Daoists use meditation as a way to align themselves and find harmony with the source of existence, which they call the Dao. They use a variety of styles of meditation to achieve this including visualization meditation, mindfulness and contemplation.
Daoist meditation also included movement-based practices such as Tai Chi, Qi Gong and reiki.
To practice Daoist meditation, you should first familiarise yourself with Daoist principles and ideas as they are core to understanding the reasons and motivations for the practice.
Transcendental Meditation is a form of silent mantra meditation created by a Yogi named Maharishi Mahesh in the 1950s.
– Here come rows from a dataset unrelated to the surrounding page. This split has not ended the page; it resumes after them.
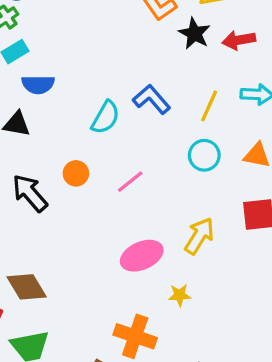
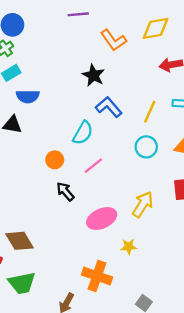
black star: (194, 34) -> (93, 75), moved
cyan semicircle: (106, 117) -> (83, 133), moved
black arrow: (30, 193) -> (65, 192), moved, size x0.7

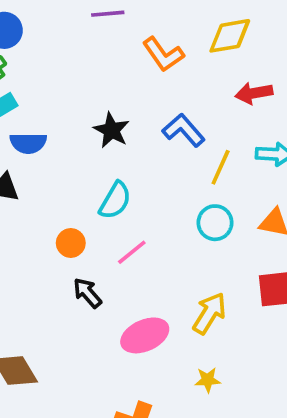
black star: (93, 75) -> (111, 130), moved
blue L-shape: (109, 107) -> (184, 130), moved
yellow star: (129, 247) -> (208, 380), moved

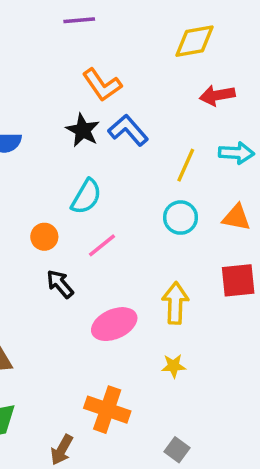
orange L-shape: (163, 54) -> (102, 85), moved
blue L-shape: (184, 130) -> (128, 130), moved
yellow arrow: (209, 313) -> (175, 303), turned -30

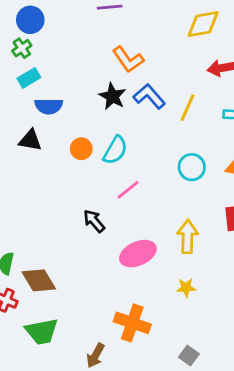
yellow line: (186, 165) -> (188, 108), moved
orange circle: (44, 237) -> (81, 149), moved

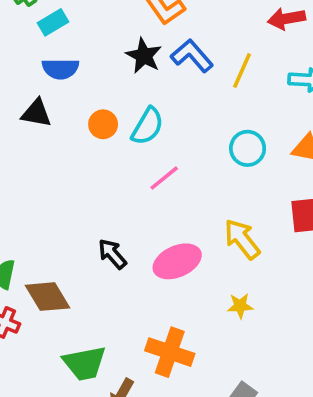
cyan rectangle: (29, 78) -> (53, 22), moved
black arrow: (94, 221) -> (112, 254), moved
yellow arrow: (188, 237) -> (242, 239), turned -40
green trapezoid: (42, 331) -> (85, 363), moved

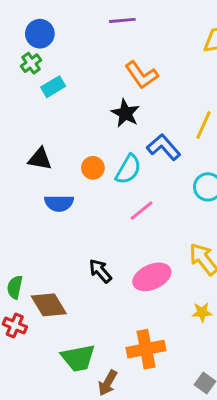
blue L-shape: (192, 56) -> (164, 147), moved
blue semicircle: (60, 69) -> (59, 203), moved
orange cross: (170, 352) -> (146, 349), turned -30

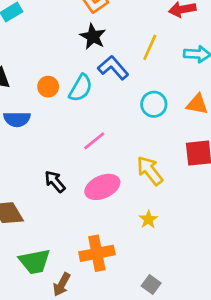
black star: (125, 113) -> (93, 36), moved
pink line: (142, 211) -> (94, 141), moved
yellow star: (202, 312) -> (148, 219), turned -30

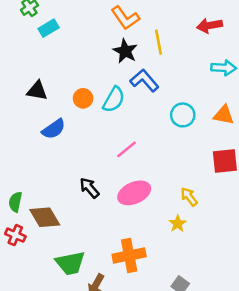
yellow line: (150, 47) -> (158, 42), moved, turned -35
blue semicircle: (17, 119) -> (54, 129), turned -35
yellow arrow: (150, 171) -> (189, 197), moved, size x0.7

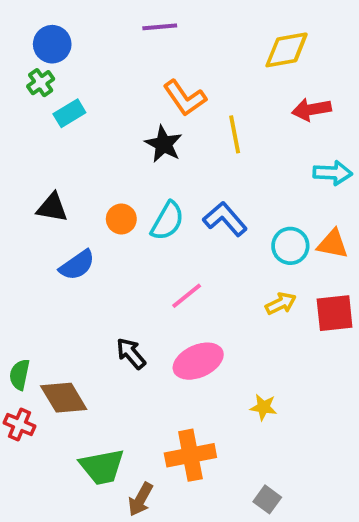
black star: (125, 51) -> (164, 144), moved
blue L-shape: (144, 80) -> (225, 219), moved
cyan circle: (183, 115) -> (290, 246), moved
yellow arrow: (189, 197) -> (281, 303), moved, turned 102
yellow star: (178, 224) -> (263, 407), turned -30

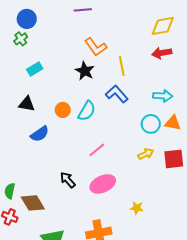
yellow diamond: (287, 50) -> (163, 26), moved
cyan rectangle: (69, 113) -> (35, 69), moved
cyan arrow: (333, 173) -> (163, 96), moved
blue L-shape: (225, 219) -> (117, 94), moved

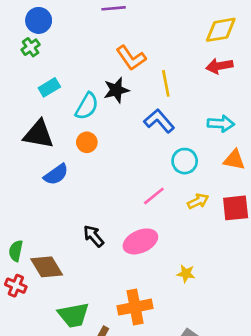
black star: (85, 71) -> (116, 90), turned 30
black triangle: (27, 104) -> (39, 134), size x1.4
cyan semicircle: (87, 111) -> (87, 106), moved
cyan circle: (151, 124) -> (185, 161), moved
pink line: (97, 150) -> (154, 196), moved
The practice is supposed to be done twice a day for minutes and is said to promote a state of relaxed focus and access to higher states of consciousness.
The technique is traditionally taught through a 7 step program by a qualified spiritual teacher and it is probably one of the most widely researched form of meditation in the world.
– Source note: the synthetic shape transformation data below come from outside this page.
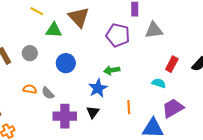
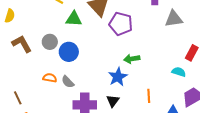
purple pentagon: (118, 35) -> (121, 24), moved
blue circle: (66, 63) -> (69, 52), moved

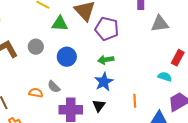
blue circle: (69, 52) -> (67, 57), moved
green arrow: (132, 59) -> (106, 60), moved
orange semicircle: (50, 78) -> (36, 93), moved

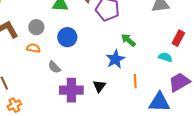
green arrow: (106, 60) -> (128, 40), moved, turned 49
blue star: (104, 82) -> (115, 59), moved
orange semicircle: (36, 93) -> (33, 48), moved

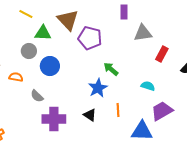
gray circle: (36, 27) -> (29, 51), moved
red rectangle: (178, 38) -> (162, 54), moved
black triangle: (99, 86) -> (90, 115), moved, turned -32

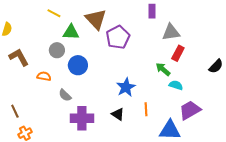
purple pentagon: (90, 38) -> (118, 37), turned 30
red rectangle: (162, 54) -> (178, 53), moved
green arrow: (111, 69) -> (163, 69), moved

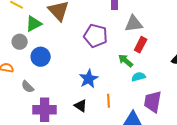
green triangle: (71, 32) -> (34, 24), turned -30
purple pentagon: (118, 37) -> (96, 36), moved, turned -30
cyan semicircle: (176, 85) -> (139, 77), turned -32
purple trapezoid: (190, 110) -> (153, 102), turned -50

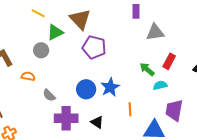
purple pentagon: (96, 36) -> (94, 47), moved
red rectangle: (141, 45) -> (169, 61), moved
blue circle: (41, 57) -> (86, 89), moved
black triangle: (81, 106) -> (97, 122), moved

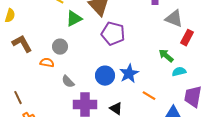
gray triangle: (155, 32) -> (174, 19), turned 30
gray circle: (41, 50) -> (60, 47), moved
red rectangle: (169, 61) -> (187, 38), moved
orange line: (130, 109) -> (149, 96), turned -56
Vedic meditation is another Eastern traditions with its origin in Hinduism
We’re all familiar with yoga, but many of us are not aware of its roots. Practising yoga is a form of spiritual meditation, with just as many physical and psychological benefits.
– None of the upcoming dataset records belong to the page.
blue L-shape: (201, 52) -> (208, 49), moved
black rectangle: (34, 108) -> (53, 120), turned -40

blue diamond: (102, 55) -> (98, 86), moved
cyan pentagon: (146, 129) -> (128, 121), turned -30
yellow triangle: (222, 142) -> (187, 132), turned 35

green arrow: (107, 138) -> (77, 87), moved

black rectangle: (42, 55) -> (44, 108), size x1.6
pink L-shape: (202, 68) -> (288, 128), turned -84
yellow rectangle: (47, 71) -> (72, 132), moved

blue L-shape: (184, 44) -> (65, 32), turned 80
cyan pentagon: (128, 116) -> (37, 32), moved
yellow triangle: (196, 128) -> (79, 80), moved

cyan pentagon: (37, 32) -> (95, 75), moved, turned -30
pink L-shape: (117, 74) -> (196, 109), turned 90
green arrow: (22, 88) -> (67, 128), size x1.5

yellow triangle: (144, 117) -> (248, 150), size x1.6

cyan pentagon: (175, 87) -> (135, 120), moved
As opposed to Buddhist meditation, Vedic meditation uses physical postures (asanas), breathing techniques (Pranayama) and meditation (dhyana) are used together to promote spiritual health.
Chakras and Tantra
Tantric meditation is a dynamic meditation technique, often associated with sensuality. At its roots, tantra is about connecting with your own energy for a deeper and more spiritual understanding of yourself. It’s about becoming aware of and accepting yourself, seeing your own body as a living shrine.
An important part of tantric meditation is working with the chakras. Chakras are energy points in your body, each correlating to a specific nerve bundle or organ. Your chakras need to stay open and balanced, as blocked energy pathways can lead to physical and emotional symptoms.
The 7 main chakras in the body are at the base of your spine (root chakra), below your naval (sacral chakra), stomach (solar plexus chakra), the centre of your chest (heart chakra), throat (vidhuddha), between your eyes (third eye chakra) and at the top of your head (crown chakra).
Part of tantric meditation involves cleansing the body and purifying your chakras.
Benefits of Spiritual Meditation
Many people feel spiritual meditation is not for them, especially those just beginning their practice. However, a spiritual meditation can have a range of benefits for your mental health and physical well being, whether you class yourself as a spiritual person or not.
Regularly meditating can help you embrace and understand who you really are, making it perfect for those who lack self-belief or confidence.
The benefits of meditation are vast, helping you ease anxiety, focus your mind and connect to yourself world around you.